Il sortait de la maison en croyant aller faire un tour dans le quartier où il avait vécu trente ans plus tôt. L’auxiliaire de vie précédente avait donné sa démission deux mois auparavant. Matthieu n’avait pas encore trouvé quelqu’un de confiance pour la remplacer. Et puis Élyse était apparue presque par hasard.

Une simple recherche dans le quartier et son CV était remonté dans un groupe d’offres d’emploi dans le domaine de la santé. Diplôme d’aide-soignante, expérience auprès des personnes âgées, références de trois familles différentes. Le même prénom, la même rue où elle lui avait dit habiter. Matthieu avait regardé ce CV plus longtemps qu’il n’aurait dû.

Il avait pensé appeler le jour même. Il avait attendu deux jours. Il ne voulait pas avoir l’air de l’avoir cherchée, même si c’était exactement ce qu’il avait fait. Quand il appela, elle décrocha.

— Allô, bonjour, je m’appelle Matthieu.
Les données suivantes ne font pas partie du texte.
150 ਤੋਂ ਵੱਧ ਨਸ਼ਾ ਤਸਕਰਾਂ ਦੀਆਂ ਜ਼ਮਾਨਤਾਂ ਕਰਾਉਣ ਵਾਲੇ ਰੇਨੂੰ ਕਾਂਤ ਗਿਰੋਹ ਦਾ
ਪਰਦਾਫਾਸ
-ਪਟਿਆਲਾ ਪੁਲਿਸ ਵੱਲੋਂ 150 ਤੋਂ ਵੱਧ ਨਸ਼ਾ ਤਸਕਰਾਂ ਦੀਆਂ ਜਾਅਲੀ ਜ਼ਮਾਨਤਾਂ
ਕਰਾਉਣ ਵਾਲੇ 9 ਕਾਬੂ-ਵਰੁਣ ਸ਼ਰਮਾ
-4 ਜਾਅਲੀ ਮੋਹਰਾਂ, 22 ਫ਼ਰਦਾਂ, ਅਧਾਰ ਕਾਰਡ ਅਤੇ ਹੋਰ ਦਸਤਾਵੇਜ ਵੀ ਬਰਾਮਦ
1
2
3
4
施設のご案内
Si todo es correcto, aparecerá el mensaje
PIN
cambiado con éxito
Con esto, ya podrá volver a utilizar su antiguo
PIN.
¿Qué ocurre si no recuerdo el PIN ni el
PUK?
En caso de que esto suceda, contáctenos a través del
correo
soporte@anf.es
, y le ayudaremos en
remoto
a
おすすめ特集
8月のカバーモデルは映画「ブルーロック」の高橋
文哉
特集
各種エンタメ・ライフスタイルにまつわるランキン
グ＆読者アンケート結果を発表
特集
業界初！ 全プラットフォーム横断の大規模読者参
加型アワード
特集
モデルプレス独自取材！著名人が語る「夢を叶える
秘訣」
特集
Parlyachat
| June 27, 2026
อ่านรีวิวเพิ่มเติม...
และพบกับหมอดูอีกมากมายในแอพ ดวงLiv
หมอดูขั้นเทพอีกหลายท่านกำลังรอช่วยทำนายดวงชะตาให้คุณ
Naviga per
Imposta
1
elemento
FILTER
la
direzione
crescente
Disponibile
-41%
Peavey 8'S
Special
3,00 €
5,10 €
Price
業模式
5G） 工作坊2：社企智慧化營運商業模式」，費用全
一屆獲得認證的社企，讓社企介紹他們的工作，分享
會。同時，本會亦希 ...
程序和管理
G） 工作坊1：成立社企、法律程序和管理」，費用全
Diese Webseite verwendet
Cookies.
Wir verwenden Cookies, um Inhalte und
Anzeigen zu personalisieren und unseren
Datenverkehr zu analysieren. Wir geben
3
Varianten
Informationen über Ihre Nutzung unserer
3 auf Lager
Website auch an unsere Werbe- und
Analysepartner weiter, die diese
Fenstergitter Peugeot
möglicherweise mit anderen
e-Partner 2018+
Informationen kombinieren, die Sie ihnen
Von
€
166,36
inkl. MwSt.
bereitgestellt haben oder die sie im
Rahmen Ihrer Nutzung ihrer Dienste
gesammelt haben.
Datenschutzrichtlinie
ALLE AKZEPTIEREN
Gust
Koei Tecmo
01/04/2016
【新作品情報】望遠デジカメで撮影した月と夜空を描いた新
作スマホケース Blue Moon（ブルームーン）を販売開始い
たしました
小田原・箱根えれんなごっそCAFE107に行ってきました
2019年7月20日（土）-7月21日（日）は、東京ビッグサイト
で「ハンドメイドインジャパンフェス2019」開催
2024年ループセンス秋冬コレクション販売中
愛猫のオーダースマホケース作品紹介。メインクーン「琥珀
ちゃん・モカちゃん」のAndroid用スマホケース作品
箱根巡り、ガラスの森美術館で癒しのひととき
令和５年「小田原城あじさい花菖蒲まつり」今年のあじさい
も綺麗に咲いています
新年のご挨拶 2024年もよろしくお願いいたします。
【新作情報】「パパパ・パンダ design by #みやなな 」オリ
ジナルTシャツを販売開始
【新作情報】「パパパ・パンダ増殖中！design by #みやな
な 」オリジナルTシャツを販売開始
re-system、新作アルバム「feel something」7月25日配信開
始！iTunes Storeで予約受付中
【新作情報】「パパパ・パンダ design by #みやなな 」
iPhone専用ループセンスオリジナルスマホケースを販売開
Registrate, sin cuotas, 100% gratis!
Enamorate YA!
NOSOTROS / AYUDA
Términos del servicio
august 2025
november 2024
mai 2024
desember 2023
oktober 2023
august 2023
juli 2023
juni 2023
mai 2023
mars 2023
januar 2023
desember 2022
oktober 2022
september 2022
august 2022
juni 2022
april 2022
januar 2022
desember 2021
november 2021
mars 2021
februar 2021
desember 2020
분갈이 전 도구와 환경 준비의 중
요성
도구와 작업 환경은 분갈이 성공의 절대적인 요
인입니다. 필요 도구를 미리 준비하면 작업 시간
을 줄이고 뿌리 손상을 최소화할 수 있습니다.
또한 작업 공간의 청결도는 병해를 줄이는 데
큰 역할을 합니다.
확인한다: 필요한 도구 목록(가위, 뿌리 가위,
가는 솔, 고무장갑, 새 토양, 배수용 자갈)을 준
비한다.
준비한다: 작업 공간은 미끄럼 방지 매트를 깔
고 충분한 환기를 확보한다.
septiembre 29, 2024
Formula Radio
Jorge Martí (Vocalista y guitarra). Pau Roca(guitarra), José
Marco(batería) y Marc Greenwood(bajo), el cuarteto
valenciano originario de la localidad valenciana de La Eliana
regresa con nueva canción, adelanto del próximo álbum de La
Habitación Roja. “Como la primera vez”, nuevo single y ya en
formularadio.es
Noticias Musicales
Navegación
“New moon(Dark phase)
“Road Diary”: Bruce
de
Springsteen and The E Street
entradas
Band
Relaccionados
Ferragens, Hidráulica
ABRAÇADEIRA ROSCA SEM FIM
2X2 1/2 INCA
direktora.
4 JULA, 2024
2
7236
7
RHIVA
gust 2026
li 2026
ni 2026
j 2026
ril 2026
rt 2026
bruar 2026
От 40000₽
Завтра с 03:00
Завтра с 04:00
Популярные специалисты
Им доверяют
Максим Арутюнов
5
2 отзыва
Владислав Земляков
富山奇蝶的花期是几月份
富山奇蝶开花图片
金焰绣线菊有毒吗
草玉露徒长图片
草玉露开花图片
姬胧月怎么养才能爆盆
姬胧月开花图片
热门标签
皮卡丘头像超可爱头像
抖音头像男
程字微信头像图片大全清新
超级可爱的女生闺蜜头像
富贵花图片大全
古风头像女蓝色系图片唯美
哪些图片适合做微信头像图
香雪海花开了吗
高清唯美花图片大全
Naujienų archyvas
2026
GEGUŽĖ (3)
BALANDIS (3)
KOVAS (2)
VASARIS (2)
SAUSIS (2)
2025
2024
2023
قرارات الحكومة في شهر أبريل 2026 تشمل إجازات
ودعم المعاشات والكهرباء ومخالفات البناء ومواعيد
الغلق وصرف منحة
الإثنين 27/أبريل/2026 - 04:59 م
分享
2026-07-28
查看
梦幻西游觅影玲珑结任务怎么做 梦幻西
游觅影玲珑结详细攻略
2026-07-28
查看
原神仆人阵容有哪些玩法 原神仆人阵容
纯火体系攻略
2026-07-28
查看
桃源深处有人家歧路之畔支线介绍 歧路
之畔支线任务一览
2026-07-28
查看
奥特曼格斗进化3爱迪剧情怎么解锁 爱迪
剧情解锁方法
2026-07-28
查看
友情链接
Je ne sais pas si vous vous souvenez…

— Je me souviens, dit-elle. Il y eut un court silence. — J’ai vu que vous avez un diplôme d’aide-soignante et de l’expérience auprès des personnes âgées.

Mon père a besoin d’un accompagnement. Quelqu’un qui reste avec lui dans la journée, qui comprend ses limites et qui sait gérer les moments de confusion sans… sans lui faire sentir qu’il y a quelque chose qui ne va pas. Élyse resta silencieuse un instant. — Comment il va ?

La question prit Matthieu par surprise. Pas de salaire, pas d’horaires, pas de conditions, juste son père. — Mieux qu’hier, répondit-il. Il a attrapé un rhume à cause de la pluie, mais il s’en remet.

— Tant mieux, dit-elle. Et ça sonnait sincère. Ils convinrent de se retrouver deux jours plus tard. Élyse arriva à l’heure avec un petit carnet à la main où elle notait habituellement des informations sur ses patients.

Matthieu la reçut à l’entrée, lui fit visiter la maison, expliqua la routine de son père, les médicaments, les horaires. Armand apparut dans le couloir et ouvrit un grand sourire en la voyant. — Je savais que tu reviendrais, dit-il, comme si c’était une évidence. Élyse rit.

— Ah bon ? Vous saviez ? J’ai un flair pour les bonnes personnes. Matthieu observa cet échange depuis le couloir.

Il y avait là quelque chose de simple et de vrai qu’il n’aurait su nommer. Une légèreté qu’elle avait apportée avec elle en entrant dans la maison. — Vous acceptez le poste ? demanda-t-il.

Elle regarda Armand, puis le petit carnet entre ses mains. — J’accepte. Les premières semaines, Élyse arrivait à huit heures et repartait à dix-huit heures. Elle et Armand construisirent leur propre routine faite de petites choses.

Le petit-déjeuner en prenant le temps, de courtes promenades dans le jardin quand le temps le permettait. Elle lui lisait parfois des histoires, mais pas des histoires simplifiées, pas cette condescendance déguisée en soin. Elle lui lisait le journal, commentait les nouvelles, écoutait ce qu’il en pensait. Armand adorait ça.

— Vous ne me traitez pas comme si j’étais un enfant, dit-il un après-midi. — Vous n’êtes pas un enfant. La plupart des gens l’oublient. Matthieu rentrait vers dix-neuf heures.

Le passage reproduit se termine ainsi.